La narrazione dominante, che vede l’azione palestinese come una minaccia alla sicurezza, viene ribaltata: è la resistenza palestinese, con il suo esempio di coraggio e resilienza, a liberare il mondo dall’illusione di un ordine globale basato sulla forza e sull’ingiustizia.

La manifestazione non si esaurisce in una semplice espressione di dissenso.
Si tratta di un atto di solidarietà verso la popolazione di Gaza, evocata attraverso un collegamento con la Flotilla, simbolo di un impegno civile volto a rompere l’assedio e a portare aiuti umanitari.

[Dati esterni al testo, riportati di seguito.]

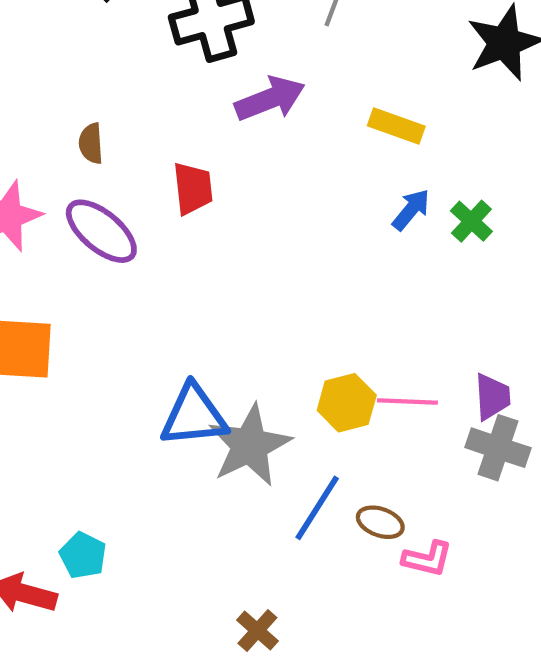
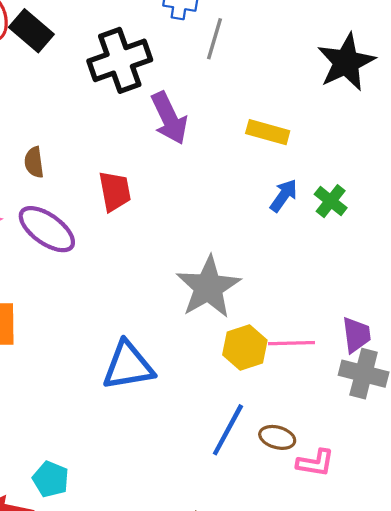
purple arrow: (270, 99) -> (169, 118), turned 90
gray star: (250, 445) -> (208, 287), moved

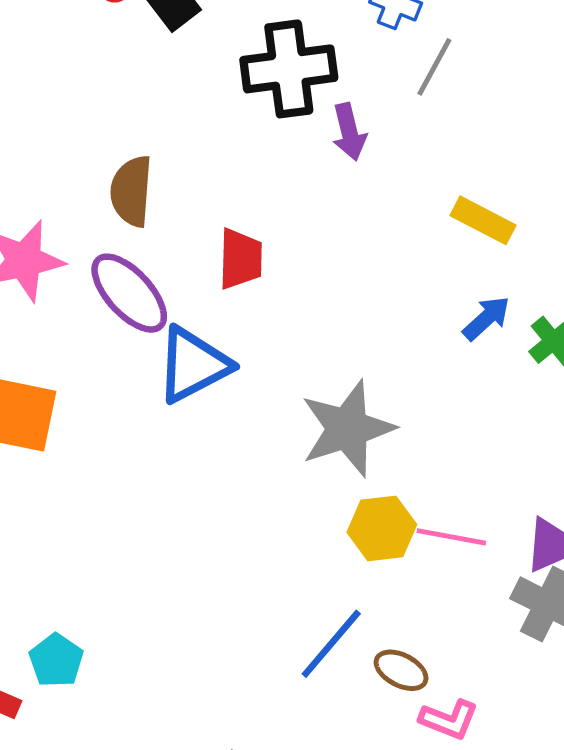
purple arrow: (169, 118) -> (349, 132), moved, size x0.7
brown semicircle: (34, 162) -> (131, 191), size x1.5
blue triangle: (128, 366) -> (193, 365), moved, turned -30

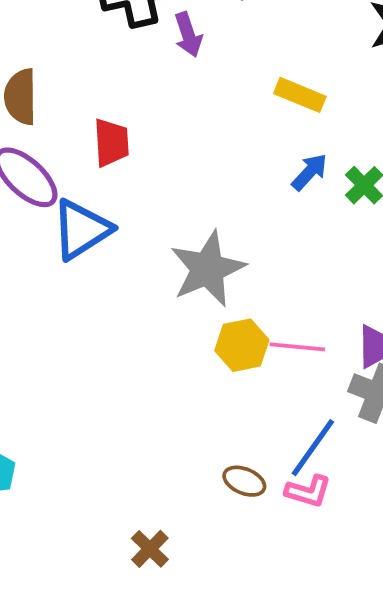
blue line: (331, 644) -> (313, 448), moved
brown ellipse: (401, 670) -> (244, 481), moved

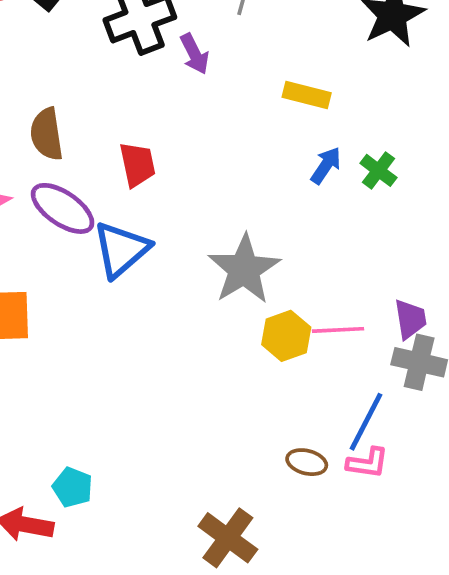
brown cross: (150, 549) -> (228, 538), size x1.6

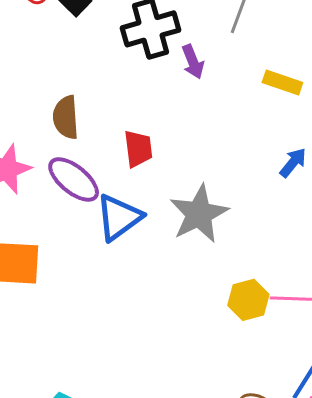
yellow rectangle: (307, 95) -> (282, 82), moved
gray star: (244, 269) -> (199, 214), moved

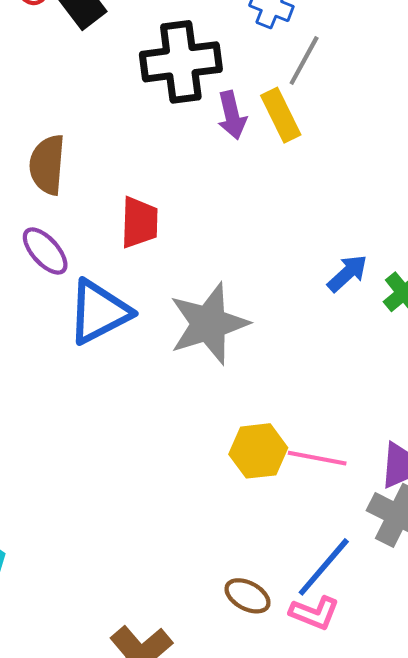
yellow rectangle: (282, 82) -> (281, 115), moved, turned 36
purple ellipse: (74, 179) -> (45, 251), size x0.7

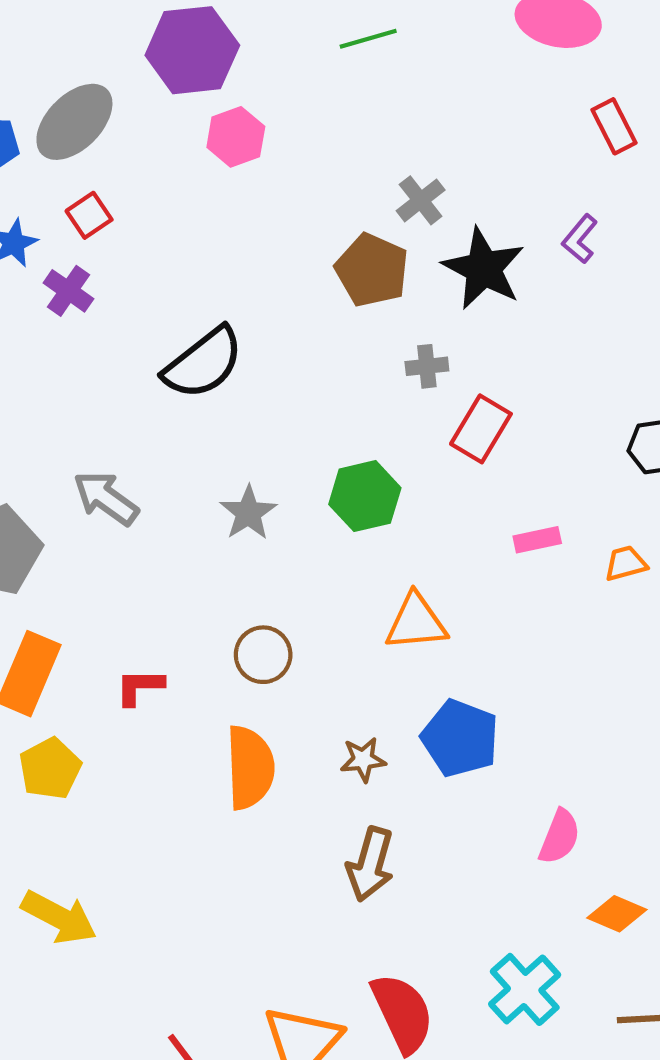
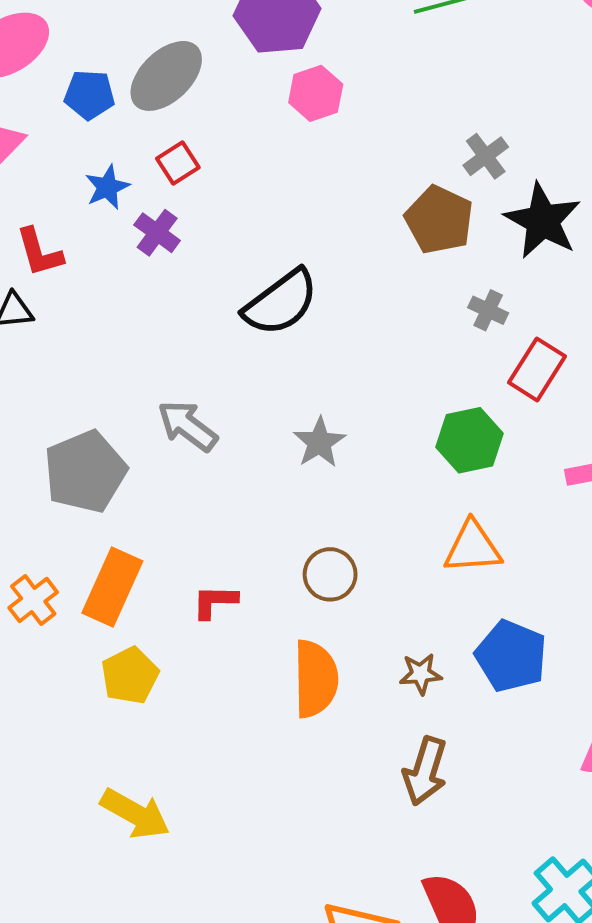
gray cross: (427, 366) -> (488, 310), turned 30
green hexagon: (365, 496) -> (469, 440), moved

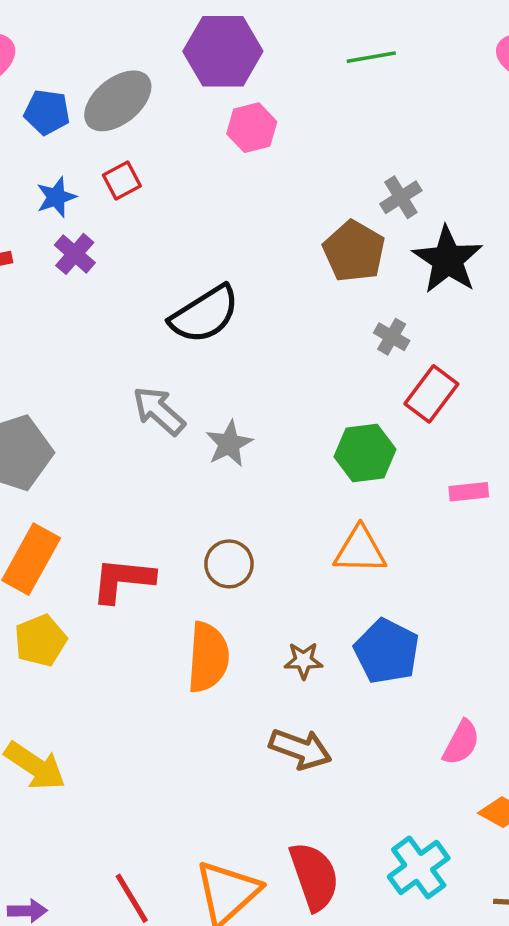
purple cross: (157, 233) -> (75, 254), moved
gray arrow: (187, 426) -> (159, 411), moved
red L-shape: (215, 602) -> (123, 580), size x1.5
brown arrow: (425, 771) -> (300, 749), turned -92

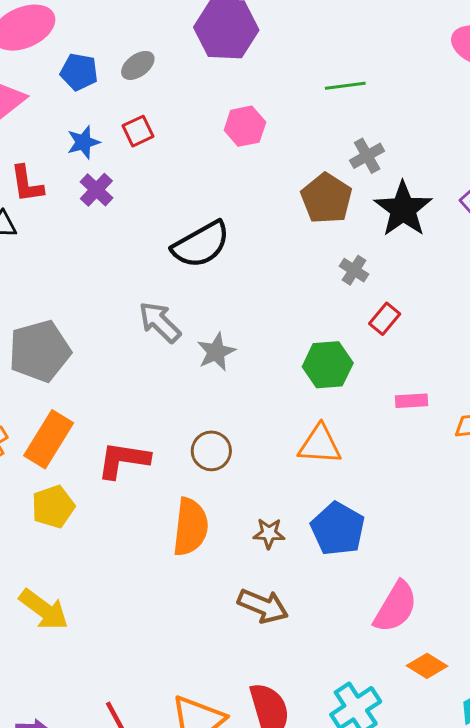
green line: (371, 57) -> (345, 86), moved
gray ellipse: (118, 101) -> (138, 65), size x0.6
pink hexagon: (252, 128) -> (245, 126), moved
red rectangle: (431, 394) -> (385, 319), size x0.7
pink semicircle: (461, 743) -> (396, 607), size x1.4

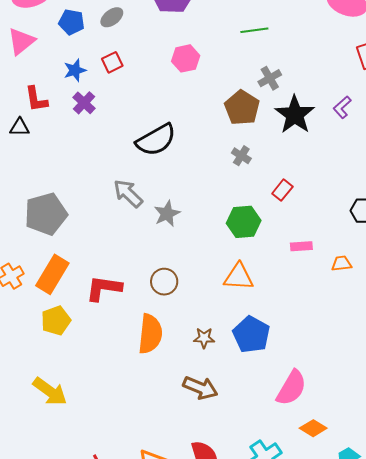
gray cross: (354, 270) -> (241, 156), moved

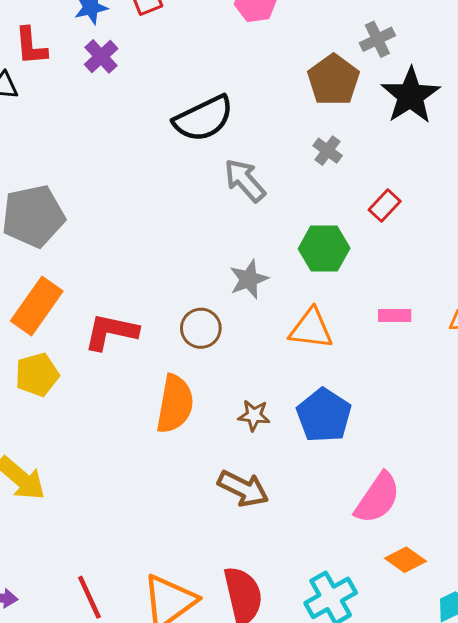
gray arrow: (128, 193) -> (245, 180), moved
gray star: (167, 214) -> (249, 279), moved
pink rectangle: (301, 246) -> (395, 315), moved

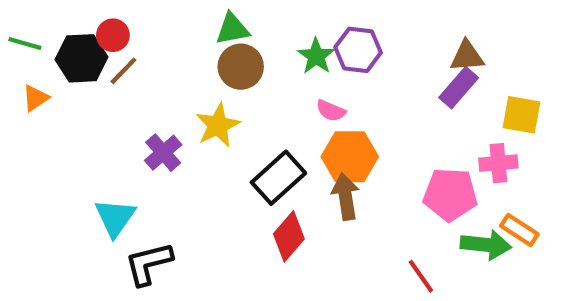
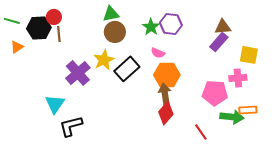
brown line: (123, 71) -> (59, 34), turned -49
purple cross: (163, 153) -> (78, 73), size x1.4
black rectangle: (278, 178) -> (127, 69), moved
orange rectangle: (519, 230) -> (248, 110), turned -36
red diamond: (289, 236) -> (166, 113), moved

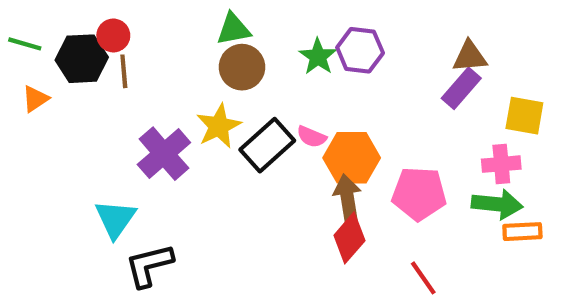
pink semicircle: (158, 53) -> (312, 137), moved
pink pentagon: (215, 93) -> (419, 194), moved
green arrow: (232, 117) -> (497, 204), moved

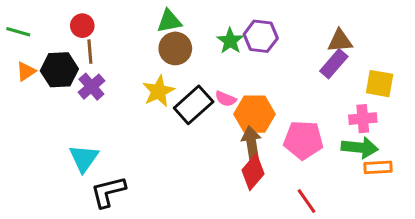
black hexagon: (82, 59) -> (59, 70), moved
purple cross: (164, 154) -> (91, 87), moved, size x0.7

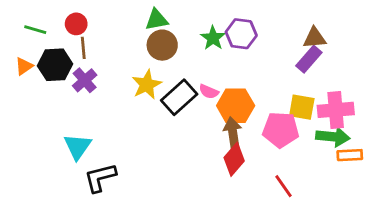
green line: (18, 32) -> (35, 30), moved
yellow square: (380, 84) -> (302, 107), moved
pink cross: (363, 119) -> (336, 110), size x1.4

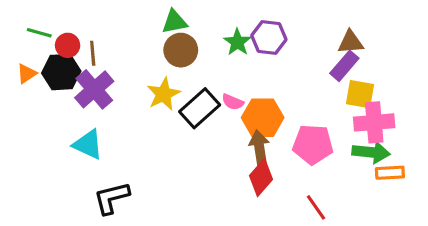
red circle: (76, 24) -> (68, 45), moved
purple cross: (85, 80) -> (94, 89), size x1.4
yellow square: (302, 107) -> (360, 94), moved
cyan triangle: (78, 147) -> (88, 144), moved, turned -40

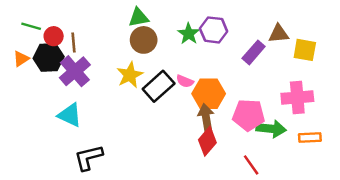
purple rectangle: (344, 66) -> (254, 52), moved
yellow square: (360, 94) -> (305, 50), moved
green arrow: (371, 152) -> (271, 129), moved

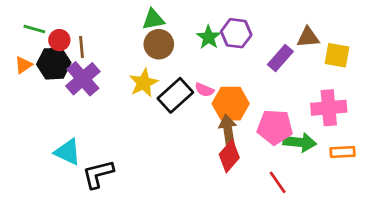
cyan triangle: (70, 115) -> (68, 152), moved

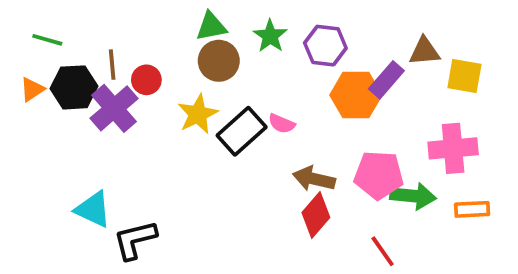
green star: (209, 37) -> (270, 36), moved
red circle: (59, 40) -> (146, 80), moved
orange hexagon: (231, 104) -> (356, 95), moved
brown arrow: (228, 130) -> (314, 179), turned -68

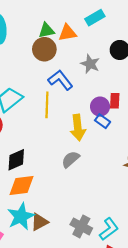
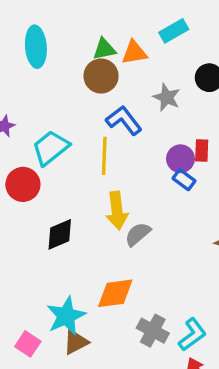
yellow arrow: (78, 128) -> (117, 211), moved
orange diamond: (21, 185) -> (115, 293), moved
brown triangle: (39, 222) -> (76, 342), moved

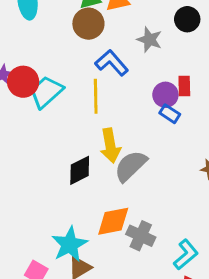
red circle: (23, 184) -> (23, 82), moved
black diamond: (60, 234) -> (80, 170), moved
gray semicircle: (138, 234) -> (131, 166), size x1.4
gray cross: (153, 331) -> (141, 236), moved

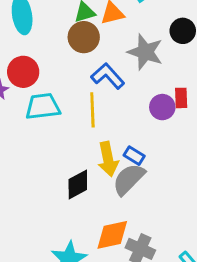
gray star: (149, 40) -> (145, 52), size x1.4
red circle: (23, 82) -> (23, 72), moved
cyan trapezoid: (46, 92) -> (43, 106), turned 36
blue rectangle: (170, 114) -> (134, 156), moved

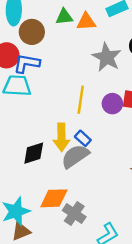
brown circle: (84, 37) -> (32, 32), moved
blue L-shape: (108, 76) -> (27, 63), moved, turned -48
yellow line: (92, 110) -> (81, 100), moved

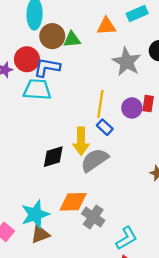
green triangle: (64, 17) -> (72, 39), moved
blue rectangle: (83, 138) -> (105, 127), moved

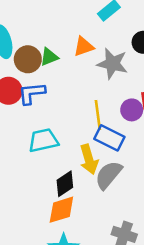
orange triangle: (106, 26) -> (84, 47), moved
cyan trapezoid: (37, 90) -> (43, 140), moved
blue rectangle: (105, 127) -> (109, 138), size x1.6
orange diamond: (73, 202) -> (61, 210), moved

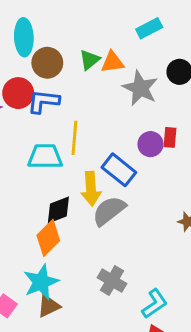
green triangle: (49, 57) -> (90, 60), moved, turned -30
yellow line: (98, 115) -> (74, 138), moved
orange diamond: (61, 210) -> (48, 238), turned -40

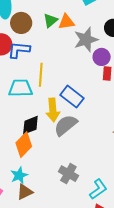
gray star: (140, 88) -> (86, 40), turned 30
purple circle: (150, 144) -> (102, 57), moved
cyan star: (41, 282) -> (19, 175), size x0.7

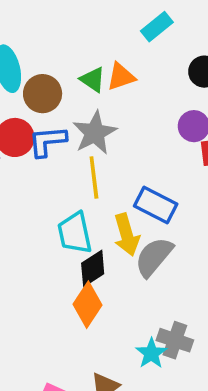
green triangle: (50, 20) -> (93, 80), turned -35
gray star: (86, 40) -> (95, 133), moved
cyan trapezoid: (21, 88) -> (75, 233), moved, turned -90
cyan star: (19, 175) -> (151, 353), moved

Viene richiamata l’importanza cruciale dello sciopero generale del 22 settembre, una misura di lotta radicale che mira a paralizzare la filiera bellica che alimenta il conflitto e il genocidio in corso.
La prospettiva è chiara: non si può attendere che siano i governi a interrompere il flusso di armi e risorse che sostengono l’oppressione palestinese.
La responsabilità ricade sulle coscienze individuali e sulla mobilitazione collettiva.
La liberazione della Palestina non è solo un obiettivo politico, ma un imperativo morale, un atto di liberazione per tutti.

La vera forza risiede nella capacità di trasformare la rabbia in azione, di costruire un fronte di resistenza popolare in grado di smantellare le strutture di potere che perpetuano la violenza e l’ingiustizia.